Strange how objects, or relics, associated with great events, or saints, or even modern- day celebrities, exercise such a superstitious fascination for many of us (including me, I am afraid).

Dr Juxon (1582-1663) had been appointed President of St John’s College, Oxford, in 1621 on the recommendation of William Laud (1573-1645), who had himself just left that office to become Bishop of St David’s, in Wales. And although Dr Juxon, in turn, relinquished the Presidency in 1632 to become Bishop of London (again in succession to Laud), he continued to take a great interest in the university’s affairs and was present with the King at the opening of the new Laudian Library at St John’s, built between 1631-35.

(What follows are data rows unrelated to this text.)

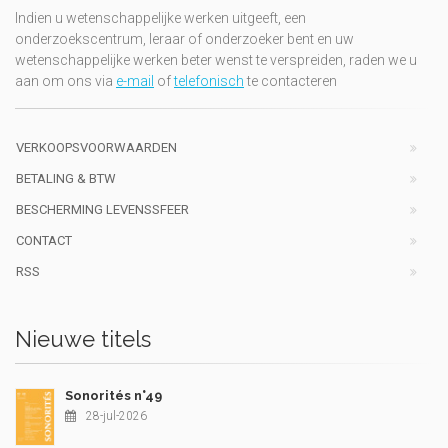
Indien u wetenschappelijke werken uitgeeft, een
onderzoekscentrum, leraar of onderzoeker bent en uw
wetenschappelijke werken beter wenst te verspreiden, raden we u
aan om ons via
e-mail
of
telefonisch
te contacteren
VERKOOPSVOORWAARDEN
BETALING & BTW
BESCHERMING LEVENSSFEER
CONTACT
RSS
Nieuwe titels
Sonorités n°49
28-jul-2026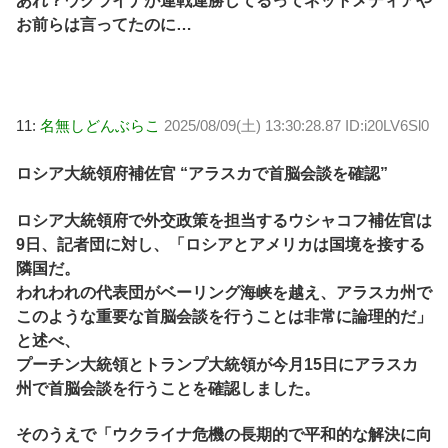
あれ？ウクライナが連戦連勝してるってネットメディアや
お前らは言ってたのに…
11:
名無しどんぶらこ
2025/08/09(土) 13:30:28.87 ID:i20LV6Sl0
ロシア大統領府補佐官 “アラスカで首脳会談を確認”
ロシア大統領府で外交政策を担当するウシャコフ補佐官は
9日、記者団に対し、「ロシアとアメリカは国境を接する
隣国だ。
われわれの代表団がベーリング海峡を越え、アラスカ州で
このような重要な首脳会談を行うことは非常に論理的だ」
と述べ、
プーチン大統領とトランプ大統領が今月15日にアラスカ
州で首脳会談を行うことを確認しました。
そのうえで「ウクライナ危機の長期的で平和的な解決に向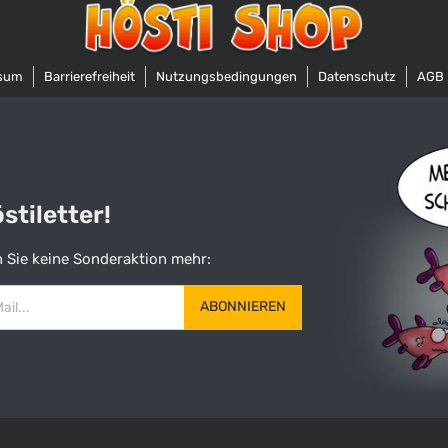
sum
Barrierefreiheit
Nutzungsbedingungen
Datenschutz
AGB
tiletter!
 Sie keine Sonderaktion mehr:
ABONNIEREN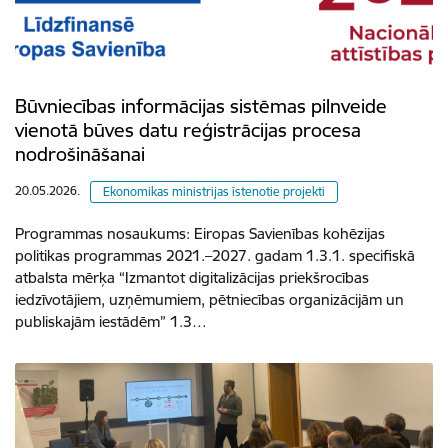
Būvniecības informācijas sistēmas pilnveide
vienotā būves datu reģistrācijas procesa
nodrošināšanai
20.05.2026.
Ekonomikas ministrijas īstenotie projekti
Programmas nosaukums: Eiropas Savienības kohēzijas
politikas programmas 2021.–2027. gadam 1.3.1. specifiskā
atbalsta mērķa “Izmantot digitalizācijas priekšrocības
iedzīvotājiem, uzņēmumiem, pētniecības organizācijām un
publiskajām iestādēm” 1.3…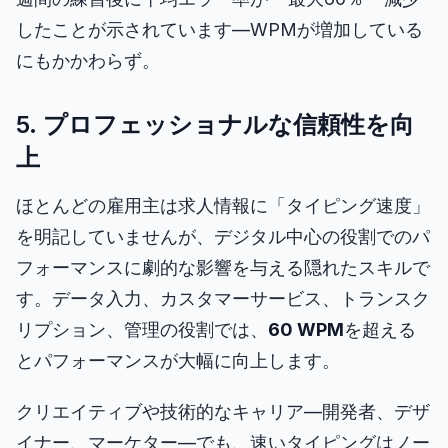
したことが示されています—WPMが増加している
にもかかわらず。
5. プロフェッショナルな信頼性を向
上
ほとんどの雇用主は求人情報に「タイピング速度」
を明記していませんが、デジタル中心の役割でのパ
フォーマンスに劇的な影響を与える隠れたスキルで
す。データ入力、カスタマーサービス、トランスク
リプション、管理の役割では、
60 WPM
を超える
とパフォーマンスが大幅に向上します。
クリエイティブや技術的なキャリア—開発者、デザ
イナー、マーケター—でも、速いタイピングはノー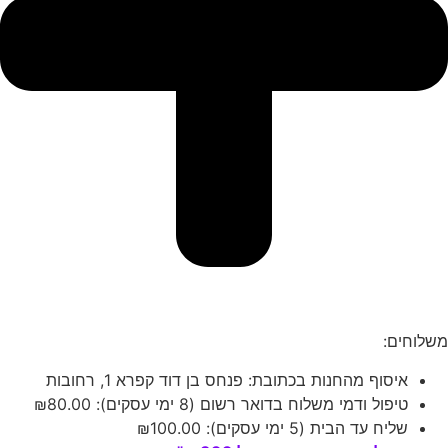
משלוחים:
איסוף מהחנות בכתובת: פנחס בן דוד קפרא 1, רחובות
טיפול ודמי משלוח בדואר רשום (8 ימי עסקים):
80.00
₪
שליח עד הבית (5 ימי עסקים):
100.00
₪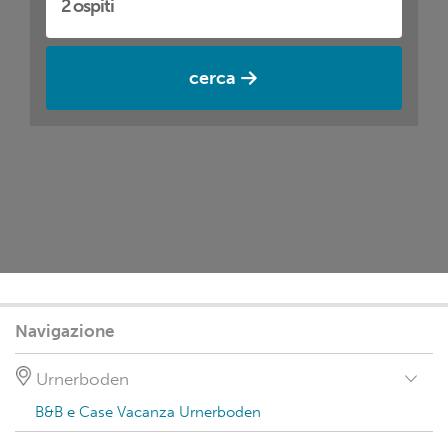
cerca
Navigazione
Urnerboden
B&B e Case Vacanza Urnerboden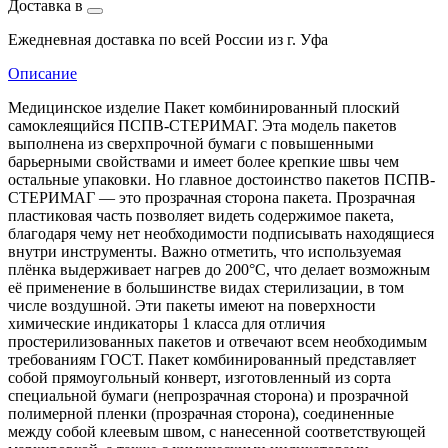
Доставка в
Ежедневная доставка по всей России из г. Уфа
Описание
Медицинское изделие Пакет комбинированный плоский
самоклеящийся ПСПВ-СТЕРИМАГ. Эта модель пакетов
выполнена из сверхпрочной бумаги с повышенными
барьерными свойствами и имеет более крепкие швы чем
остальные упаковки. Но главное достоинство пакетов ПСПВ-
СТЕРИМАГ — это прозрачная сторона пакета. Прозрачная
пластиковая часть позволяет видеть содержимое пакета,
благодаря чему нет необходимости подписывать находящиеся
внутри инструменты. Важно отметить, что используемая
плёнка выдерживает нагрев до 200°С, что делает возможным
её применение в большинстве видах стерилизации, в том
числе воздушной. Эти пакеты имеют на поверхности
химические индикаторы 1 класса для отличия
простерилизованных пакетов и отвечают всем необходимым
требованиям ГОСТ. Пакет комбинированный представляет
собой прямоугольный конверт, изготовленный из сорта
специальной бумаги (непрозрачная сторона) и прозрачной
полимерной пленки (прозрачная сторона), соединенные
между собой клеевым швом, с нанесенной соответствующей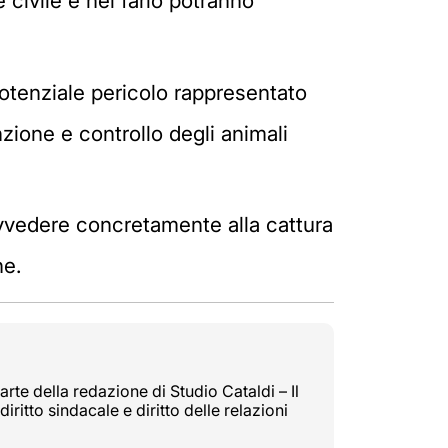
 civile e nel farlo potranno
otenziale pericolo rappresentato
zione e controllo degli animali
rovvedere concretamente alla cattura
ne.
rte della redazione di Studio Cataldi – Il
diritto sindacale e diritto delle relazioni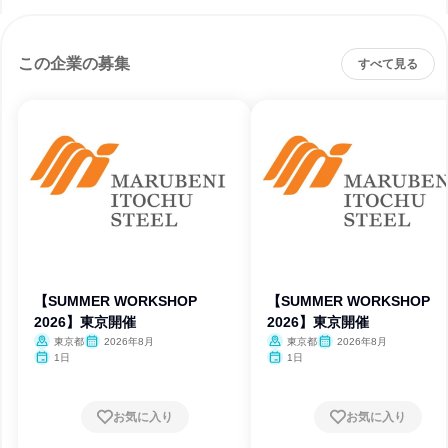
この企業の募集
すべて見る
【SUMMER WORKSHOP
【SUMMER WORKSHOP
2026】東京開催
2026】東京開催
東京都
2026年8月
東京都
2026年8月
1日
1日
お気に入り
お気に入り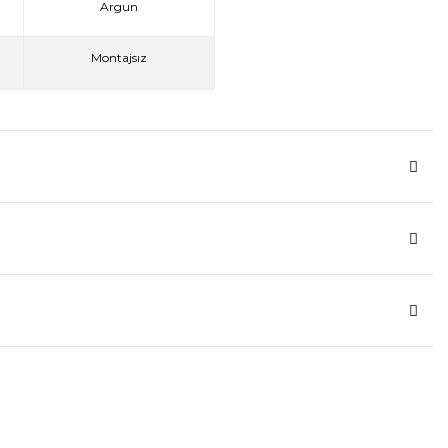
Argun
Montajsız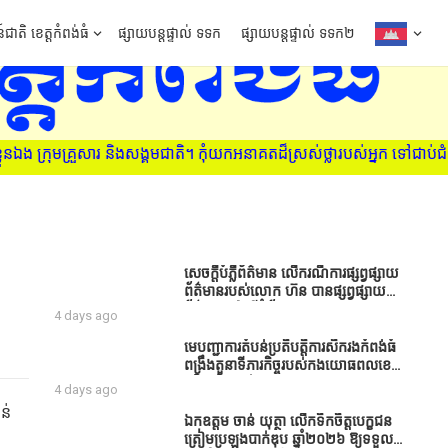
៍ជាតិ ខេត្តកំពង់ធំ
ផ្សាយបន្តផ្ទាល់ ទទក
ផ្សាយបន្តផ្ទាល់ ទទក២
 ក្រុមគ្រួសារ និងសង្គមជាតិ។ កុំយកអនាគតដ៏ស្រស់ថ្លារបស់អ្នក ទៅជាប់ជំ
សេចក្តីបំភ្លឺព័ត៌មាន លេីករណីការផ្សព្វផ្សាយ
ព័ត៌មានរបស់លោក ហ៊ន បានផ្សព្វផ្សាយ
ព័ត៌មាននៅលើទំព័រ Facebook ឈ្មោះ
4 days ago
Horn News នាថ្ងៃទី​៣ ខែសីហា ឆ្នាំ​
២០២៦ នេះ ដោយបានដាក់ចំណងជើងថា
មេបញ្ជាការតំបន់ប្រតិបត្តិការសឹករងកំពង់ធំ
«ខេត្តកំពង់ធំ សូមសំណូមពរទៅដល់
ពង្រឹងតួនាទីភារកិច្ចរបស់កងយោធពលខេមរ
អភិបាលខេត្តកំពង់ធំប្រសិនបើជាអាចសូម
ភូមិន្ទ និងដាក់ចេញនូវបទបញ្ជាមួយ
4 days ago
សម្រាកសិនទៅទុកឲ្យប្រជាពលរដ្ឋរស់ស្រួល
ចំនួនជូនដល់កងកម្លាំងក្រោមឱវាទ
ន់
ខ្លះទៅព្រោះឥឡូវដឹងហើយថាពិបាករកលុយ
ឯកឧត្តម ចាន់ យុត្ថា លើកទឹកចិត្តបេក្ខជន
ណាស់គាត់ដាំដំណាំសឹកសឹងតែខ្ចីលុយ
ត្រៀមប្រឡងបាក់ឌុប ឆ្នាំ២០២៦ ឱ្យទទួល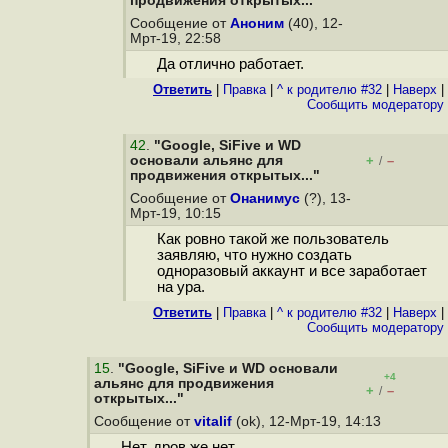
продвижения открытых..."
Сообщение от
Аноним
(40), 12-
Мрт-19, 22:58
Да отлично работает.
Ответить
|
Правка
|
^ к родителю #32
|
Наверх
|
Cообщить модератору
42
.
"Google, SiFive и WD
основали альянс для
+
–
/
продвижения открытых..."
Сообщение от
Онанимус
(?), 13-
Мрт-19, 10:15
Как ровно такой же пользователь
заявляю, что нужно создать
одноразовый аккаунт и все заработает
на ура.
Ответить
|
Правка
|
^ к родителю #32
|
Наверх
|
Cообщить модератору
15
.
"Google, SiFive и WD основали
+4
альянс для продвижения
+
–
/
открытых..."
Сообщение от
vitalif
(ok), 12-Мрт-19, 14:13
Нет, дров же нет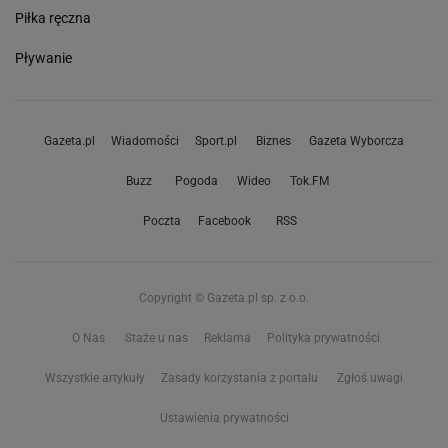
Piłka ręczna
Pływanie
Gazeta.pl
Wiadomości
Sport.pl
Biznes
Gazeta Wyborcza
Buzz
Pogoda
Wideo
Tok.FM
Poczta
Facebook
RSS
Copyright © Gazeta.pl sp. z o.o.
O Nas
Staże u nas
Reklama
Polityka prywatności
Wszystkie artykuły
Zasady korzystania z portalu
Zgłoś uwagi
Ustawienia prywatności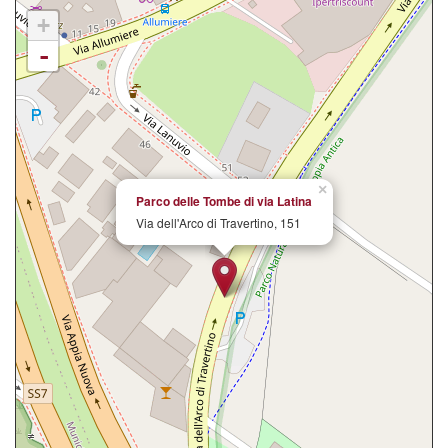
+
-
×
Parco delle Tombe di via Latina
Via dell'Arco di Travertino, 151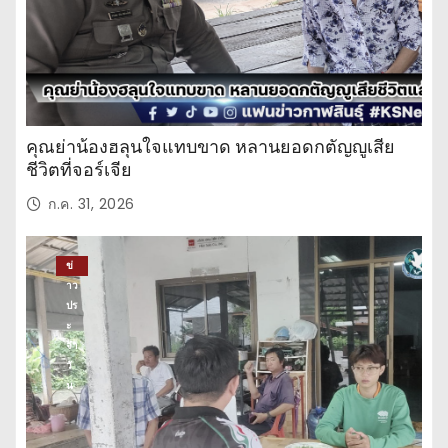
คุณย่าน้องฮลุนใจแทบขาด หลานยอดกตัญญูเสีย
ชีวิตที่จอร์เจีย
ก.ค. 31, 2026
ข่
าว
ปร
ะ
จำ
วั
น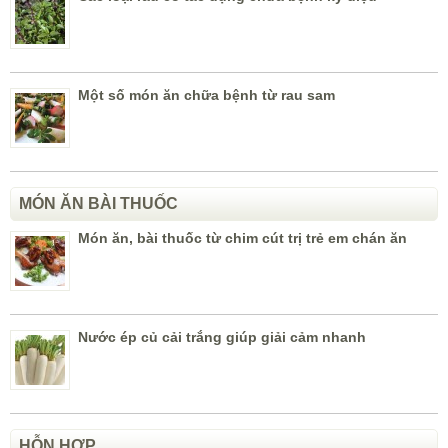
Một số món ăn chữa bệnh từ rau sam
MÓN ĂN BÀI THUỐC
Món ăn, bài thuốc từ chim cút trị trẻ em chán ăn
Nước ép củ cải trắng giúp giải cảm nhanh
HỖN HỢP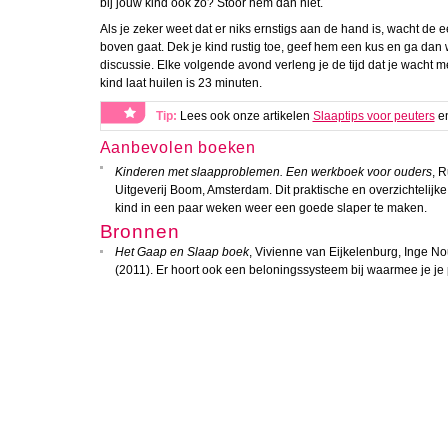
bij jouw kind ook zo? Stoor hem dan niet.
Als je zeker weet dat er niks ernstigs aan de hand is, wacht de 
boven gaat. Dek je kind rustig toe, geef hem een kus en ga dan
discussie. Elke volgende avond verleng je de tijd dat je wacht me
kind laat huilen is 23 minuten.
Tip:
Lees ook onze artikelen
Slaaptips voor peuters
e
Aanbevolen boeken
Kinderen met slaapproblemen. Een werkboek voor ouders
, 
Uitgeverij Boom, Amsterdam. Dit praktische en overzichtelijk
kind in een paar weken weer een goede slaper te maken.
Bronnen
Het Gaap en Slaap boek
, Vivienne van Eijkelenburg, Inge Nou
(2011). Er hoort ook een beloningssysteem bij waarmee je je 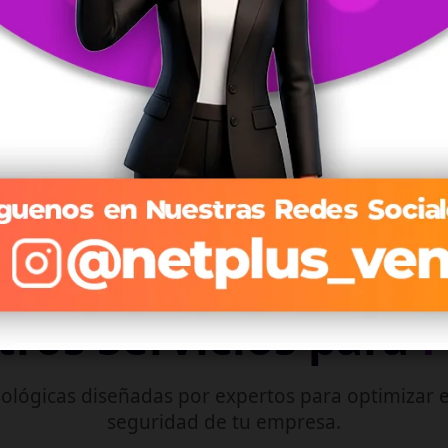
Streaming optimizado que se adapta a tu conexión en
tiempo real.
Explorar Planes de TV →
ros Servicios para
ológicas diseñadas por expertos para optimizar e
seguridad de tu empresa.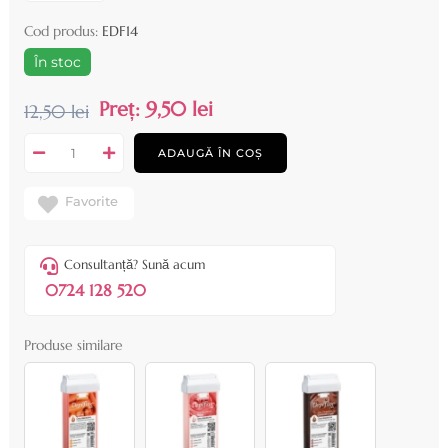
Cod produs:
EDF14
În stoc
Preț:
9,50 lei
12,50 lei
ADAUGĂ ÎN COȘ
Favorite
Consultanță? Sună acum
0724 128 520
Produse similare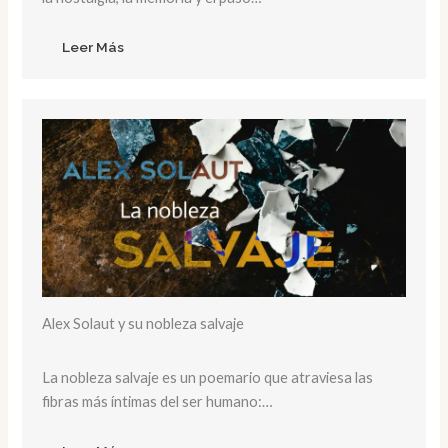
Leer Más
Alex Solaut y su nobleza salvaje
La nobleza salvaje es un poemario que atraviesa las
fibras más íntimas del ser humano:…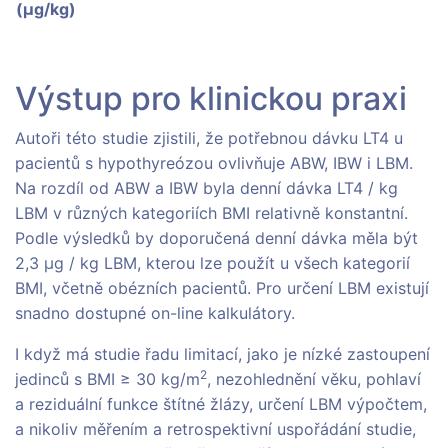
(µg/kg)
Výstup pro klinickou praxi
Autoři této studie zjistili, že potřebnou dávku LT4 u
pacientů s hypothyreózou ovlivňuje ABW, IBW i LBM.
Na rozdíl od ABW a IBW byla denní dávka LT4 / kg
LBM v různých kategoriích BMI relativně konstantní.
Podle výsledků by doporučená denní dávka měla být
2,3 µg / kg LBM, kterou lze použít u všech kategorií
BMI, včetně obézních pacientů. Pro určení LBM existují
snadno dostupné on-line kalkulátory.
I když má studie řadu limitací, jako je nízké zastoupení
2
jedinců s BMI ≥ 30 kg/m
, nezohlednění věku, pohlaví
a reziduální funkce štítné žlázy, určení LBM výpočtem,
a nikoliv měřením a retrospektivní uspořádání studie,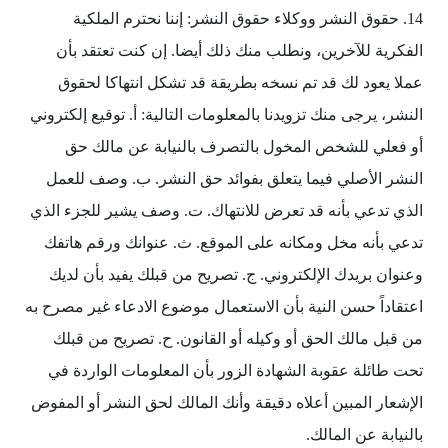
14. حقوق النشر ووكلاء حقوق النشر: إننا نحترم الملكية
الفكرية للآخرين، ونطلب منك ذلك أيضا. إن كنت تعتقد بأن
عملا يعود لك قد تم نسخه بطريقة قد تشكل انتهاكا لحقوق
النشر، يرجى منك تزويدنا بالمعلومات التالية: أ‌. توقيع إلكتروني
أو فعلي للشخص المخول بالتصرف بالنيابة عن مالك حق
النشر الأصلي فيما يتعلق بفوائد حق النشر. ب‌. وصف للعمل
الذي تدعي بأنه قد تعرض للانتهاك. ت‌. وصف يشير للجزء الذي
تدعي بأنه مخل ومكانه على الموقع. ث‌. عنوانك ورقم هاتفك
وعنوان بريدك الإلكتروني. ج‌. تصريح من قبلك يفيد بأن لديك
اعتقاداً حسن النية بأن الاستعمال موضوع الادعاء غير مصرح به
من قبل مالك الحق أو وكيله أو القانون. ح‌. تصريح من قبلك
تحت طائلة عقوبة الشهادة الزور بأن المعلومات الواردة في
الإشعار المبين أعلاه دقيقة وأنك المالك لحق النشر أو المفوض
بالنيابة عن المالك.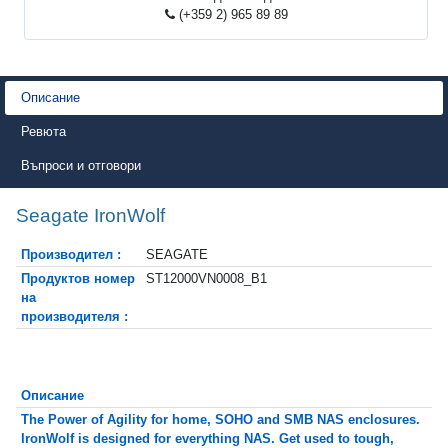
(+359 2) 965 89 89
Описание
Ревюта
Въпроси и отговори
Seagate IronWolf
Производител :
SEAGATE
Продуктов номер
ST12000VN0008_B1
на
производителя :
Описание
The Power of Agility for home, SOHO and SMB NAS enclosures.
IronWolf is designed for everything NAS. Get used to tough,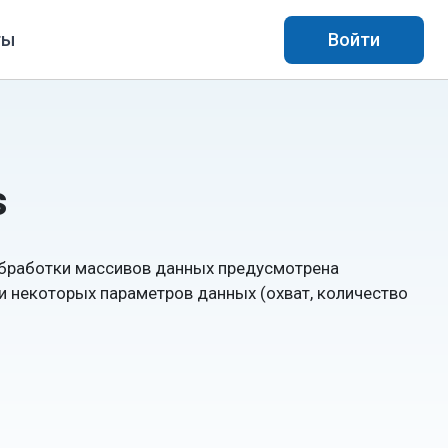
ты
Войти
s
обработки массивов данных предусмотрена
 некоторых параметров данных (охват, количество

He became Vice-Chancellor of the University in 1627, and when two years later Laud became chancellor, Juxon became Laud’s right-hand man in drawing up the Laudian Code — which was accepted by Convocation in 1636. This was designed to bring Oxford closer to the Church of England — and further from those Calvinist elements within the University that had so riled Laud before he left St John’s. It also sought to foist an acceptance of the concept of the Divine Right of Kings (as opposed to the notion that kings only governed by the consent of the people they ruled) upon all members of the university.

It shook up university discipline, too, by imposing all sorts of rules — many of them extremely irksome — about academic dress (who should wear what at which ceremony) and even about how long — and indeed how curly — students’ hair could be! Modern undergraduates certainly have a free and easy life compared to that of their 17th-century predecessors!

For instance, the Laudian Code commanded: “Scholars shall keep away from eating-houses and wine shops wherein wine or any other drink, or the Nicotian herb, or tobacco, is commonly sold; also that if any person does otherwise, and is not 18 years old [and many were younger in those days] and not a graduate, he shall be flogged in public.” Laud became Archbishop of Canterbury in 1633, the first of three former Oxford dons to hold that position in succession. He was executed in 1645 on a bill of attainder after an impeachment hearing had failed to find him guilty.

Juxon became Bishop of London in 1633, once again in succession to Laud. And in 1636 Charles I also made him Lord High Treasurer of England, as well as First Lord of the Admiralty.

During the Civil War, he managed to live undisturbed at Fulham Palace (since Parliament brought no charges against him). But after accompanying the King on to the scaffold he was forced to give up his bishopric. At the restoration of Charles II, he became Archbishop of Canterbury, in which job he was succeeded by a third Oxford academic, Gilbert Sheldon (1598-1677), Warden of All Souls, after whom, of course, the Sheldonian Theatre is named.

When deprived of his bishopric, Juxon went to live at Little Compton, near Chastleton, where, incidentally he kept a pack of hounds. And how did the Bible come to be at Chastleton? A relative of the bishop gave it to a member of the Jones family, the owners of Chastleton House, after his death — and there it has remained ever since.